Recently Channel 7 news had a section on choosing the best superannuation fund – it included a snippet from yours truly pointing out that for many retirees superannuation is not a good option. This produced a barrage of queries about why somebody who had been advocating superannuation for more than three decades has suddenly changed his tune.
There is no paradox – superannuation is a tool, which when used properly is highly effective. But like all investment strategies it has a cost. The task for the investor is to decide whether the benefits are worth that cost.
First understand that superannuation is not an asset class like property or shares, but merely a vehicle that lets you hold assets in a low tax environment. When you are accumulating superannuation your fund pays income tax at 15%; when you move to pension mode the tax drops to zero.
So for anybody building wealth while they are working, superannuation is a highly effective tool. Under the current rules people over 50 can contribute up to $35,000 a year and lose just 15% in contributions tax, which will almost certainly be much lower than their marginal rate.
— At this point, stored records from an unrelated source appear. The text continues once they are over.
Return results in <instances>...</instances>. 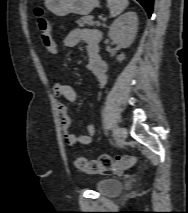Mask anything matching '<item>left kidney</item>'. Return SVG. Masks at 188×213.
I'll use <instances>...</instances> for the list:
<instances>
[{"instance_id": "left-kidney-1", "label": "left kidney", "mask_w": 188, "mask_h": 213, "mask_svg": "<svg viewBox=\"0 0 188 213\" xmlns=\"http://www.w3.org/2000/svg\"><path fill=\"white\" fill-rule=\"evenodd\" d=\"M138 29V17L129 11L114 20L109 28V38L120 48H128L134 42ZM125 59L124 54L117 56L118 61Z\"/></svg>"}]
</instances>
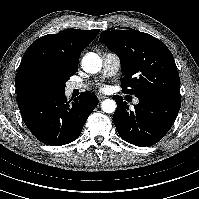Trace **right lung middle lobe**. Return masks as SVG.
<instances>
[{
    "instance_id": "right-lung-middle-lobe-1",
    "label": "right lung middle lobe",
    "mask_w": 199,
    "mask_h": 199,
    "mask_svg": "<svg viewBox=\"0 0 199 199\" xmlns=\"http://www.w3.org/2000/svg\"><path fill=\"white\" fill-rule=\"evenodd\" d=\"M66 79H55L38 72H32L25 78L21 88L23 100L49 97L65 92Z\"/></svg>"
}]
</instances>
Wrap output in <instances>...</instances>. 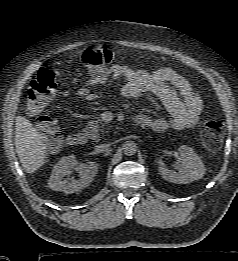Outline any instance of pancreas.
Wrapping results in <instances>:
<instances>
[{
    "mask_svg": "<svg viewBox=\"0 0 238 261\" xmlns=\"http://www.w3.org/2000/svg\"><path fill=\"white\" fill-rule=\"evenodd\" d=\"M83 131L90 139L94 140L95 142L100 141L102 138L99 132L102 134L107 132L105 130V123H103L100 118H93L90 120Z\"/></svg>",
    "mask_w": 238,
    "mask_h": 261,
    "instance_id": "pancreas-1",
    "label": "pancreas"
}]
</instances>
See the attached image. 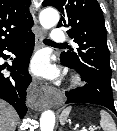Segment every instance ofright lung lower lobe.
<instances>
[{"label": "right lung lower lobe", "instance_id": "1", "mask_svg": "<svg viewBox=\"0 0 117 131\" xmlns=\"http://www.w3.org/2000/svg\"><path fill=\"white\" fill-rule=\"evenodd\" d=\"M34 44V34L30 32L18 40L0 47V57L5 60L8 56L3 53L4 50L13 52L16 56L12 65H0V98L10 103L17 110L20 118H23L27 111L26 91L32 80L28 73V65ZM6 70L11 72L10 76L5 74Z\"/></svg>", "mask_w": 117, "mask_h": 131}]
</instances>
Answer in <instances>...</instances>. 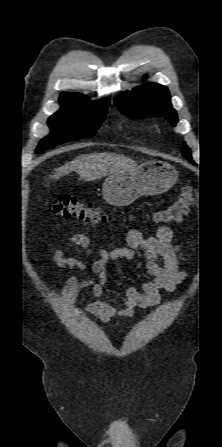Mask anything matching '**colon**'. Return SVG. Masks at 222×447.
Returning <instances> with one entry per match:
<instances>
[{
    "label": "colon",
    "mask_w": 222,
    "mask_h": 447,
    "mask_svg": "<svg viewBox=\"0 0 222 447\" xmlns=\"http://www.w3.org/2000/svg\"><path fill=\"white\" fill-rule=\"evenodd\" d=\"M193 189L191 186L182 188L178 198L166 209L156 213L153 221L157 224L178 223L188 213L193 203ZM50 213L64 218H75L86 223H99L105 219L99 206L90 200H81L75 196H62L51 203Z\"/></svg>",
    "instance_id": "colon-1"
}]
</instances>
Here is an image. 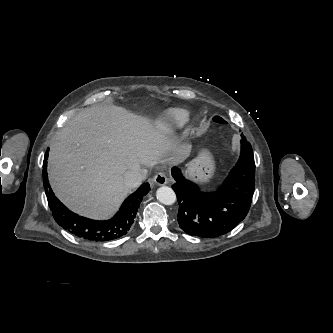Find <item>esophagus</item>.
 Returning <instances> with one entry per match:
<instances>
[{"label":"esophagus","instance_id":"obj_1","mask_svg":"<svg viewBox=\"0 0 333 333\" xmlns=\"http://www.w3.org/2000/svg\"><path fill=\"white\" fill-rule=\"evenodd\" d=\"M154 182L157 185H165V184H167L168 183V179H167V176H166L165 172H163V171L158 172L154 176Z\"/></svg>","mask_w":333,"mask_h":333}]
</instances>
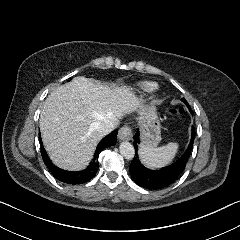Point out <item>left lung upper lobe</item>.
<instances>
[{
    "mask_svg": "<svg viewBox=\"0 0 240 240\" xmlns=\"http://www.w3.org/2000/svg\"><path fill=\"white\" fill-rule=\"evenodd\" d=\"M182 101H183L184 103H186V104H187V102H186V100H185V99H183Z\"/></svg>",
    "mask_w": 240,
    "mask_h": 240,
    "instance_id": "obj_1",
    "label": "left lung upper lobe"
}]
</instances>
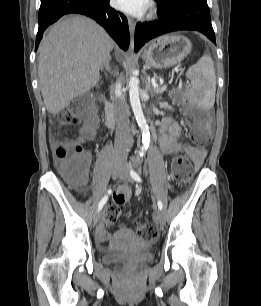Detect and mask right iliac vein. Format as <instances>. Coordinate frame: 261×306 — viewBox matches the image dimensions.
I'll list each match as a JSON object with an SVG mask.
<instances>
[{
  "mask_svg": "<svg viewBox=\"0 0 261 306\" xmlns=\"http://www.w3.org/2000/svg\"><path fill=\"white\" fill-rule=\"evenodd\" d=\"M120 165L118 163H115L112 167H111V175H112V178L115 179L118 177L119 175V172H120ZM101 218V212L98 211L94 214V217H93V220L95 223H98L99 220Z\"/></svg>",
  "mask_w": 261,
  "mask_h": 306,
  "instance_id": "obj_1",
  "label": "right iliac vein"
}]
</instances>
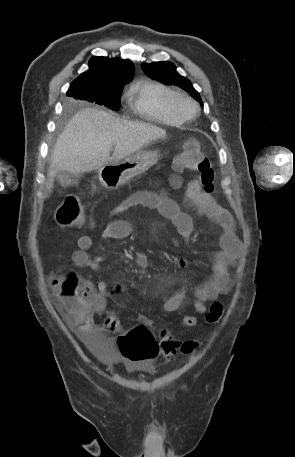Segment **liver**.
<instances>
[{
  "label": "liver",
  "instance_id": "liver-1",
  "mask_svg": "<svg viewBox=\"0 0 295 457\" xmlns=\"http://www.w3.org/2000/svg\"><path fill=\"white\" fill-rule=\"evenodd\" d=\"M165 137L166 131L155 125L122 120L99 109H82L68 121L54 145L46 190L49 193L53 188L58 171L79 174L100 169Z\"/></svg>",
  "mask_w": 295,
  "mask_h": 457
}]
</instances>
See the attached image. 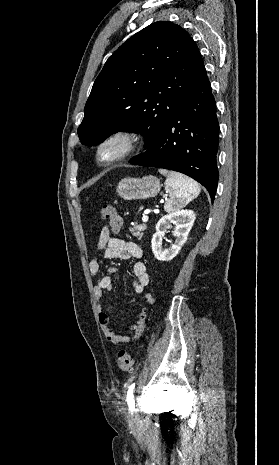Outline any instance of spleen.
Masks as SVG:
<instances>
[{
	"label": "spleen",
	"mask_w": 279,
	"mask_h": 465,
	"mask_svg": "<svg viewBox=\"0 0 279 465\" xmlns=\"http://www.w3.org/2000/svg\"><path fill=\"white\" fill-rule=\"evenodd\" d=\"M165 175V190L169 195V199L164 205L166 212L179 210L200 194V186L193 179L186 177L180 173L159 170Z\"/></svg>",
	"instance_id": "obj_1"
}]
</instances>
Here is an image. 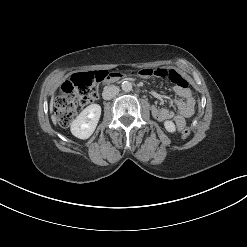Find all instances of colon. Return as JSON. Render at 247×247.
<instances>
[{
    "instance_id": "5ec220e1",
    "label": "colon",
    "mask_w": 247,
    "mask_h": 247,
    "mask_svg": "<svg viewBox=\"0 0 247 247\" xmlns=\"http://www.w3.org/2000/svg\"><path fill=\"white\" fill-rule=\"evenodd\" d=\"M112 74L106 71L85 72L72 75L59 88L55 105V116L60 125L67 127L77 113L79 106L87 105L98 97V85ZM191 129H180L182 139L190 136Z\"/></svg>"
}]
</instances>
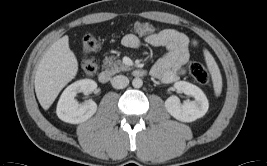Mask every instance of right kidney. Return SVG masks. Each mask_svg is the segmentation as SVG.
<instances>
[{
	"instance_id": "obj_1",
	"label": "right kidney",
	"mask_w": 267,
	"mask_h": 166,
	"mask_svg": "<svg viewBox=\"0 0 267 166\" xmlns=\"http://www.w3.org/2000/svg\"><path fill=\"white\" fill-rule=\"evenodd\" d=\"M97 88V83L91 79L78 80L69 85L62 93L56 113L64 122L78 124L89 119L97 110V104L93 100L79 103L75 97L78 93H92Z\"/></svg>"
}]
</instances>
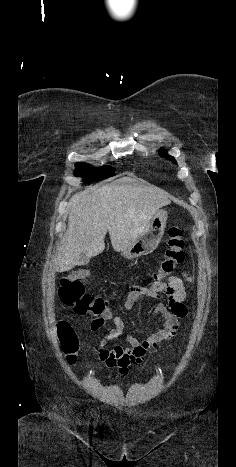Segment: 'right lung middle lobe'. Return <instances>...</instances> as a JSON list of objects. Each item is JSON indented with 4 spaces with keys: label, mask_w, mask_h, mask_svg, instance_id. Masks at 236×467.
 Masks as SVG:
<instances>
[{
    "label": "right lung middle lobe",
    "mask_w": 236,
    "mask_h": 467,
    "mask_svg": "<svg viewBox=\"0 0 236 467\" xmlns=\"http://www.w3.org/2000/svg\"><path fill=\"white\" fill-rule=\"evenodd\" d=\"M75 175L84 176V181L88 184L94 181H100L115 175L114 169L109 167L91 168L85 163L75 164Z\"/></svg>",
    "instance_id": "1"
}]
</instances>
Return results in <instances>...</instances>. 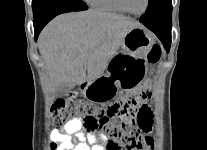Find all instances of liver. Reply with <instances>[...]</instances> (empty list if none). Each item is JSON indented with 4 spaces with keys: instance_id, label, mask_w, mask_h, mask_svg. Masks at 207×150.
I'll use <instances>...</instances> for the list:
<instances>
[{
    "instance_id": "obj_1",
    "label": "liver",
    "mask_w": 207,
    "mask_h": 150,
    "mask_svg": "<svg viewBox=\"0 0 207 150\" xmlns=\"http://www.w3.org/2000/svg\"><path fill=\"white\" fill-rule=\"evenodd\" d=\"M140 23L102 11L61 14L41 32L40 54L46 64L49 90L73 87L101 77L126 33Z\"/></svg>"
}]
</instances>
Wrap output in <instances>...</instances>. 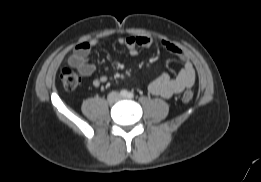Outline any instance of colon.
<instances>
[{
    "mask_svg": "<svg viewBox=\"0 0 261 182\" xmlns=\"http://www.w3.org/2000/svg\"><path fill=\"white\" fill-rule=\"evenodd\" d=\"M60 79L64 88L70 92L76 90L81 82L80 76L70 68L61 70ZM182 98L185 102H189L193 98V93L189 90L185 91Z\"/></svg>",
    "mask_w": 261,
    "mask_h": 182,
    "instance_id": "5ec220e1",
    "label": "colon"
}]
</instances>
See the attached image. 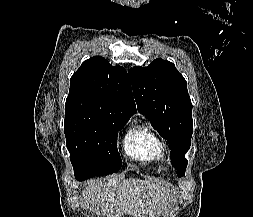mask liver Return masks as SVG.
I'll return each instance as SVG.
<instances>
[{
    "mask_svg": "<svg viewBox=\"0 0 253 217\" xmlns=\"http://www.w3.org/2000/svg\"><path fill=\"white\" fill-rule=\"evenodd\" d=\"M83 206L97 217H168L175 200L171 191L152 181L110 176L90 181L82 191Z\"/></svg>",
    "mask_w": 253,
    "mask_h": 217,
    "instance_id": "obj_1",
    "label": "liver"
}]
</instances>
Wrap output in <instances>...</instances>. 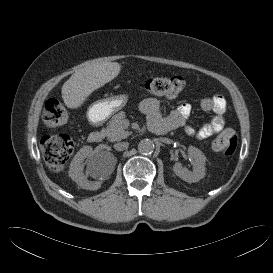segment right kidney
<instances>
[{"label": "right kidney", "mask_w": 273, "mask_h": 273, "mask_svg": "<svg viewBox=\"0 0 273 273\" xmlns=\"http://www.w3.org/2000/svg\"><path fill=\"white\" fill-rule=\"evenodd\" d=\"M92 155V148L90 146H85L81 148L77 154L74 156L73 160L71 161L70 168H69V176L73 181H75L80 187L90 190H95L98 188L97 185L89 183L87 177L83 174V162L86 158L91 157ZM103 164L97 160L92 159L90 161V168L89 172H93L95 169H100L104 171Z\"/></svg>", "instance_id": "right-kidney-1"}]
</instances>
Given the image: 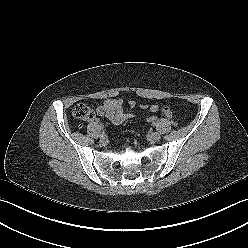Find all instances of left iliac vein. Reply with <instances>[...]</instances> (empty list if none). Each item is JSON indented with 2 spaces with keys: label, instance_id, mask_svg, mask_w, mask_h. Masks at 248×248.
Wrapping results in <instances>:
<instances>
[{
  "label": "left iliac vein",
  "instance_id": "left-iliac-vein-1",
  "mask_svg": "<svg viewBox=\"0 0 248 248\" xmlns=\"http://www.w3.org/2000/svg\"><path fill=\"white\" fill-rule=\"evenodd\" d=\"M150 138L156 142L160 140L161 135L158 132H153L151 133Z\"/></svg>",
  "mask_w": 248,
  "mask_h": 248
}]
</instances>
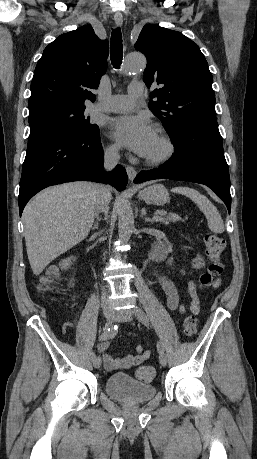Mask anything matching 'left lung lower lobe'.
Listing matches in <instances>:
<instances>
[{"label": "left lung lower lobe", "mask_w": 257, "mask_h": 459, "mask_svg": "<svg viewBox=\"0 0 257 459\" xmlns=\"http://www.w3.org/2000/svg\"><path fill=\"white\" fill-rule=\"evenodd\" d=\"M171 140L175 147L173 157L159 168L140 172L134 183L164 178L205 184L223 200L230 213L229 170L216 119L188 122Z\"/></svg>", "instance_id": "left-lung-lower-lobe-1"}]
</instances>
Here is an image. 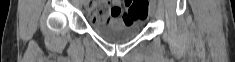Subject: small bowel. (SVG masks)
<instances>
[{
  "label": "small bowel",
  "instance_id": "1",
  "mask_svg": "<svg viewBox=\"0 0 235 62\" xmlns=\"http://www.w3.org/2000/svg\"><path fill=\"white\" fill-rule=\"evenodd\" d=\"M89 19L92 22H105V23H128L126 15H121V1L113 0L110 8H103L99 3H94L88 11ZM131 23V21L129 22Z\"/></svg>",
  "mask_w": 235,
  "mask_h": 62
}]
</instances>
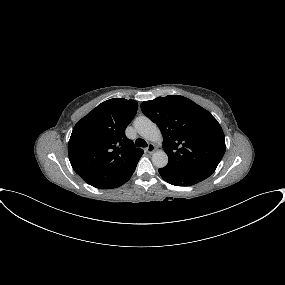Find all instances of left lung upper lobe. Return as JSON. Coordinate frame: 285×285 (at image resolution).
Instances as JSON below:
<instances>
[{"mask_svg": "<svg viewBox=\"0 0 285 285\" xmlns=\"http://www.w3.org/2000/svg\"><path fill=\"white\" fill-rule=\"evenodd\" d=\"M141 109L161 130L169 157L166 168L214 173L226 146L223 130L210 112L180 95L144 101Z\"/></svg>", "mask_w": 285, "mask_h": 285, "instance_id": "left-lung-upper-lobe-1", "label": "left lung upper lobe"}]
</instances>
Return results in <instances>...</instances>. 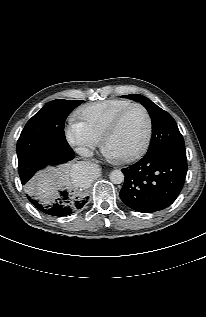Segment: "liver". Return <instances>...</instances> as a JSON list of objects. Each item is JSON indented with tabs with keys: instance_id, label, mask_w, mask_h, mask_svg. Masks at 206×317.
I'll list each match as a JSON object with an SVG mask.
<instances>
[{
	"instance_id": "1",
	"label": "liver",
	"mask_w": 206,
	"mask_h": 317,
	"mask_svg": "<svg viewBox=\"0 0 206 317\" xmlns=\"http://www.w3.org/2000/svg\"><path fill=\"white\" fill-rule=\"evenodd\" d=\"M68 179V167H60L59 169L48 168L45 171L40 172L36 179L37 195L41 200L49 203L57 196V187L59 186V180Z\"/></svg>"
}]
</instances>
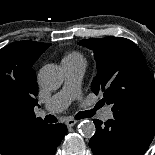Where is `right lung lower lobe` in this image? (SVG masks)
<instances>
[{"label":"right lung lower lobe","instance_id":"1","mask_svg":"<svg viewBox=\"0 0 155 155\" xmlns=\"http://www.w3.org/2000/svg\"><path fill=\"white\" fill-rule=\"evenodd\" d=\"M66 132L67 127L63 124H48L36 133L27 155H54Z\"/></svg>","mask_w":155,"mask_h":155}]
</instances>
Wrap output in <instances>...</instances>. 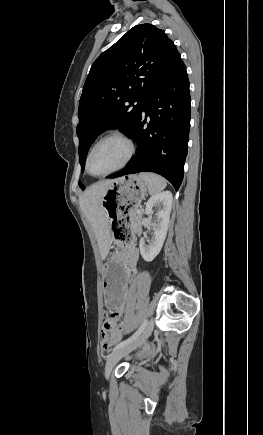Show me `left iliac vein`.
Returning <instances> with one entry per match:
<instances>
[{"label":"left iliac vein","instance_id":"4c4485c4","mask_svg":"<svg viewBox=\"0 0 263 435\" xmlns=\"http://www.w3.org/2000/svg\"><path fill=\"white\" fill-rule=\"evenodd\" d=\"M153 328H154V320L151 319L150 322L147 324V326L144 328V330L141 332V334L134 341L113 351L110 354L105 365L106 379H109L113 367L117 364V362L121 358H123L125 355L132 352L133 350L138 348L142 343L145 342V340L151 335Z\"/></svg>","mask_w":263,"mask_h":435}]
</instances>
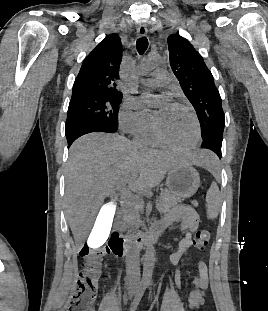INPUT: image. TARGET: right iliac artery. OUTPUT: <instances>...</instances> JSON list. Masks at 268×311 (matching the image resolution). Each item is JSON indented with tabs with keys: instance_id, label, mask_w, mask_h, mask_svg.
I'll list each match as a JSON object with an SVG mask.
<instances>
[{
	"instance_id": "right-iliac-artery-1",
	"label": "right iliac artery",
	"mask_w": 268,
	"mask_h": 311,
	"mask_svg": "<svg viewBox=\"0 0 268 311\" xmlns=\"http://www.w3.org/2000/svg\"><path fill=\"white\" fill-rule=\"evenodd\" d=\"M147 286H148V281L146 279H142L139 285V288L137 290V293L131 303L129 311H135L137 309V306L139 305Z\"/></svg>"
}]
</instances>
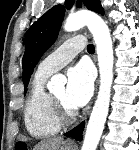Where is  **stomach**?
Listing matches in <instances>:
<instances>
[{
    "label": "stomach",
    "mask_w": 139,
    "mask_h": 150,
    "mask_svg": "<svg viewBox=\"0 0 139 150\" xmlns=\"http://www.w3.org/2000/svg\"><path fill=\"white\" fill-rule=\"evenodd\" d=\"M61 150H73L72 147L62 146Z\"/></svg>",
    "instance_id": "0dacf381"
}]
</instances>
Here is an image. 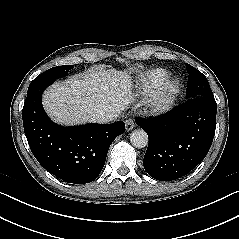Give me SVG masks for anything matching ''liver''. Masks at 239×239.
I'll return each mask as SVG.
<instances>
[{"label":"liver","mask_w":239,"mask_h":239,"mask_svg":"<svg viewBox=\"0 0 239 239\" xmlns=\"http://www.w3.org/2000/svg\"><path fill=\"white\" fill-rule=\"evenodd\" d=\"M132 101L130 76L125 71L102 68L56 82L43 96L45 111L64 125L95 122L99 112L117 117Z\"/></svg>","instance_id":"6515ba94"}]
</instances>
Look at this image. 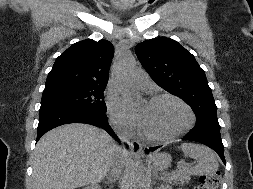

Kelly, for example, earns $120,000 a year and is aged 55. If she took $35,000 in hand she would lose 39% tax ($13,650) and have just $21,350 to invest. The earnings on that money when invested would also be taxed at 39% per annum. However, if the $35,000 was salary sacrificed she would lose just $5,250 in contributions tax and have $29,750 working for her in a low tax environment. This is why the best strategy for people over 50 with a home mortgage is to favour maximising salary sacrificed contributions over ramping up their home loan repayments.
But it’s a different matter entirely when a person is retired. Remember, most retirees are eligible for the Seniors and Pensioners Tax Offset (SAPTO), which enables a single person to earn $32,279 a year tax-free and a couple to earn $28,974 each tax-free. The big question for them after retirement is whether to retain their assets in superannuation, or cash them in and invest them in their own names.
Jack and Mary are retired and their sole financial asset after paying off their home loan is $400,000 in super. They can leave it in super and move it to pension mode, where the money will be in a tax-free environment. However, the cost of doing so will be ongoing fees, the risk of the rules changing, and the possibility of a death tax of 17% when they die.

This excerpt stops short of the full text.